Philadelphia-area existing-home sales registered the lowest year-over-year monthly decline in November, but were almost half the number sold during the 2006 boom.

November sales of 2,827 used homes in the eight counties were just 8.9 percent below 3,104 sold in the same month in 2007, but were 46.4 percent off the 5,272 that changed hands in 2006, according to Prudential Fox & Roach HomExpert Report, using data from Trend Multiple Listing Service.

By comparison, October sales were 19.9 percent lower than the same month in 2007; September's were down 11 percent; August's down 29.2 percent; and July's were off 22.6 percent.

Median prices were down just 2.3 percent over November 2007, to $210,000 from $214,900, and just 3.4 percent from the same month in 2006 - $217,380.

"Median sale prices leveled off, while inventory dropped some," said Prudential Fox & Roach senior vice president Steve Storti. "With interest rates continuing to fall [they are 5 percent for a 30-year fixed mortgage], this combination is good news for buyers and sellers."
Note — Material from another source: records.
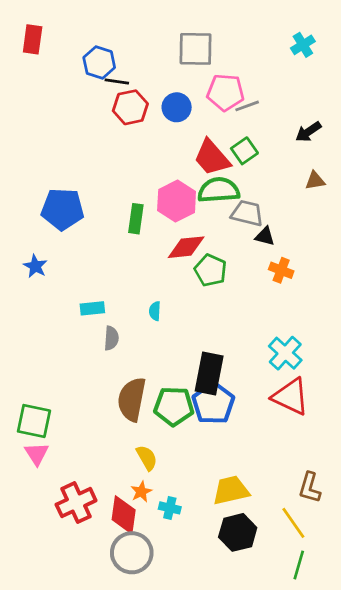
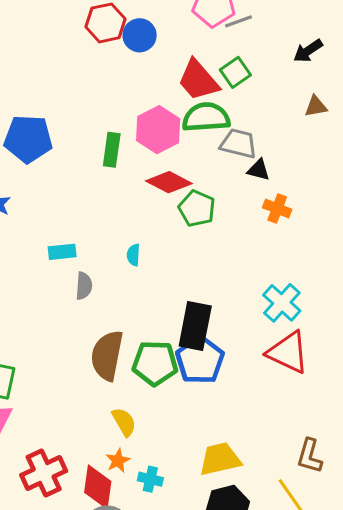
blue circle: (177, 107) -> (140, 35), moved
red diamond: (186, 247) -> (169, 182), turned 33

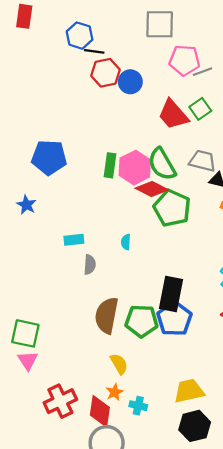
green semicircle: (206, 117) -> (162, 164), moved, turned -116
pink hexagon: (158, 130) -> (135, 168), moved
green pentagon: (197, 209) -> (172, 208), size x1.4

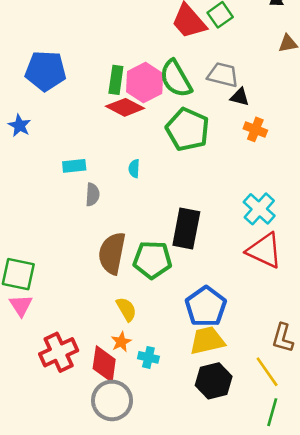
red diamond: (152, 189) -> (125, 107), moved
blue pentagon: (174, 319) -> (206, 307), moved

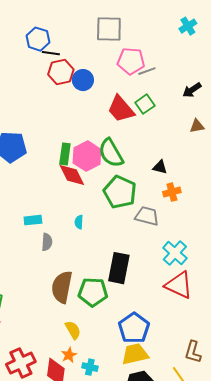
gray trapezoid: (223, 75) -> (147, 216), moved
red diamond: (125, 107) -> (72, 175), turned 36
orange cross: (255, 129) -> (172, 192), turned -36

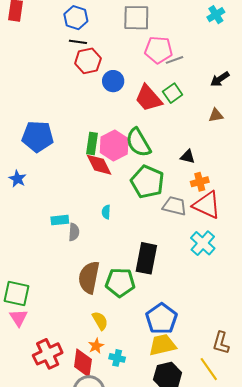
blue hexagon: (38, 39) -> (76, 18), moved
blue circle: (83, 80) -> (113, 81), moved
brown triangle: (197, 126) -> (216, 115), moved
cyan rectangle: (33, 220) -> (60, 220), moved
red triangle: (179, 285) -> (207, 205), moved

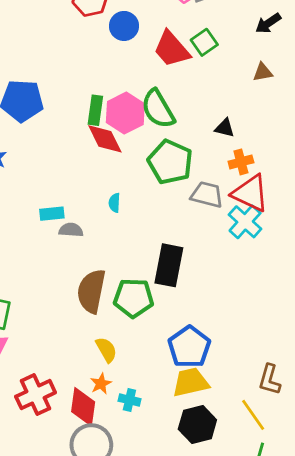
gray semicircle: (74, 232) -> (71, 230), turned -90
cyan cross: (203, 243) -> (245, 222), moved

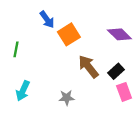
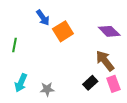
brown arrow: (88, 67) -> (105, 61), moved
black rectangle: (116, 71) -> (90, 83), moved
gray star: (67, 98) -> (47, 89), moved

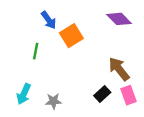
purple diamond: (109, 31) -> (119, 19), moved
green line: (15, 45) -> (36, 51), moved

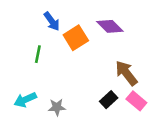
purple diamond: (119, 19) -> (110, 26), moved
cyan arrow: (24, 94) -> (25, 100), turned 42
pink rectangle: (129, 95) -> (136, 101), turned -30

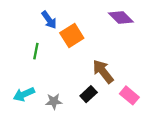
purple diamond: (110, 26) -> (121, 18), moved
brown arrow: (126, 73) -> (103, 71), moved
black rectangle: (109, 100) -> (89, 94), moved

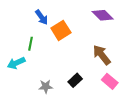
brown arrow: (103, 71) -> (102, 55), moved
cyan arrow: (24, 94) -> (16, 63), moved

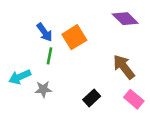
blue arrow: (42, 17) -> (45, 32), moved
green line: (30, 44) -> (50, 56), moved
gray star: (46, 86) -> (43, 89), moved

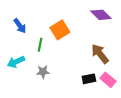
blue arrow: (45, 32) -> (20, 26), moved
gray star: (43, 89) -> (43, 72), moved
black rectangle: (92, 98) -> (89, 79), moved, turned 32

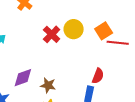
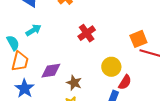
yellow circle: (74, 29) -> (111, 67), moved

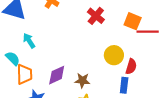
cyan arrow: (33, 30) -> (29, 41), turned -77
red cross: (87, 33) -> (96, 16), moved
orange square: (138, 39) -> (133, 21), turned -30

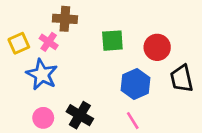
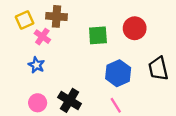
yellow square: (19, 43) -> (25, 20), moved
red circle: (157, 47) -> (135, 28), moved
blue star: (42, 74) -> (36, 65), size x0.6

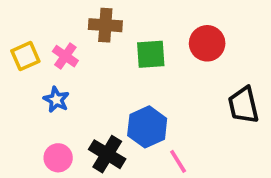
brown cross: (57, 16) -> (105, 25), moved
yellow square: (25, 20) -> (25, 56), moved
blue hexagon: (118, 73) -> (147, 127), moved

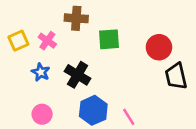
red circle: (207, 43) -> (159, 47), moved
blue hexagon: (147, 127) -> (93, 110), moved
black cross: (107, 154) -> (78, 75), moved

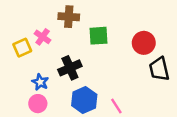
yellow square: (18, 41) -> (22, 48), moved
blue star: (41, 72) -> (40, 82), moved
black cross: (78, 75) -> (70, 68), turned 35

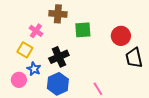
yellow square: (22, 48) -> (25, 50), moved, turned -35
blue hexagon: (84, 100) -> (58, 84), moved
pink circle: (38, 104) -> (19, 80), moved

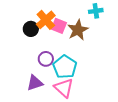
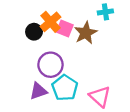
purple circle: (46, 59) -> (50, 65), size x1.5
cyan pentagon: (65, 67) -> (65, 88), moved
pink triangle: (64, 88) -> (100, 97), moved

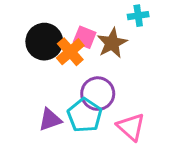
orange cross: (50, 22) -> (70, 52), moved
black circle: (34, 32) -> (44, 42), size x1.6
purple circle: (50, 65) -> (98, 94), moved

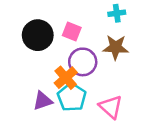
brown star: (112, 43) -> (116, 47), moved, turned 30
orange cross: (70, 52) -> (66, 78), moved
purple circle: (98, 94) -> (83, 62), moved

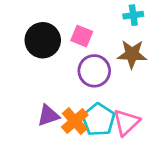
orange cross: (66, 78) -> (75, 121), moved
cyan pentagon: (72, 97) -> (98, 120), moved
pink triangle: (111, 107) -> (126, 122), turned 35

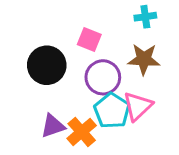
black circle: (43, 40) -> (47, 65), moved
cyan pentagon: (98, 120) -> (112, 111), moved
pink triangle: (126, 122) -> (138, 106), moved

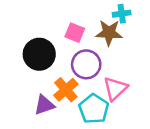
brown star: (144, 59) -> (109, 33), moved
cyan pentagon: (112, 111) -> (94, 109), moved
orange cross: (82, 132) -> (66, 90), moved

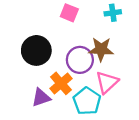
pink square: (75, 33) -> (69, 13), moved
brown star: (109, 33) -> (101, 49), moved

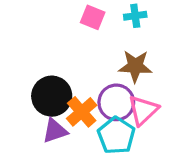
cyan cross: (113, 13) -> (135, 16), moved
black circle: (36, 50) -> (52, 96), moved
purple circle: (80, 60) -> (116, 102), moved

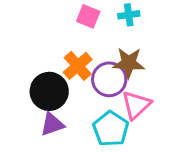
purple circle: (116, 102) -> (109, 79), moved
orange cross: (82, 112) -> (78, 66), moved

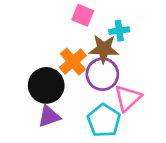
cyan cross: (129, 15) -> (119, 31), moved
brown star: (129, 63) -> (104, 49), moved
Nationally, existing-home sales were down 10.2 percent from November 2007, and they would have fallen much more without the continued massive sell-off of distressed properties in the West and in Florida, according to the National Association of Realtors.

And sales of new homes fell in November to the slowest pace in nearly 18 years. The Commerce Department reported that new-home sales fell 2.9 percent to a seasonally adjusted annual sales pace of 407,000 units. That was a weaker performance than economists had expected and was the slowest sales pace since January 1991.

The median price of a new home sold in November was $220,400, a drop of 11.5 percent from the sales price a year ago. That was the biggest year-over-year price decline since a 12.7 percent fall in March of this year. The median is the point where half the homes sold for more and half for less.

The annual sales pace of 407,000 new homes was even weaker than the 420,000 expected by private economists. In addition, the government revised the October performance sharply lower to a sales rate of 419,000 units, instead of the 433,000 sales previously reported.

"Demand has fallen so far that developers are now listing the names of the people who buy homes rather than the number of homes sold," quipped Joel Naroff, TD Bank N.A. chief economist.

When it comes to existing homes, "sales are rising only in areas with large numbers of distressed properties as bargain hunters take advantage of discounted home prices," said Lawrence Yun, NAR chief economist.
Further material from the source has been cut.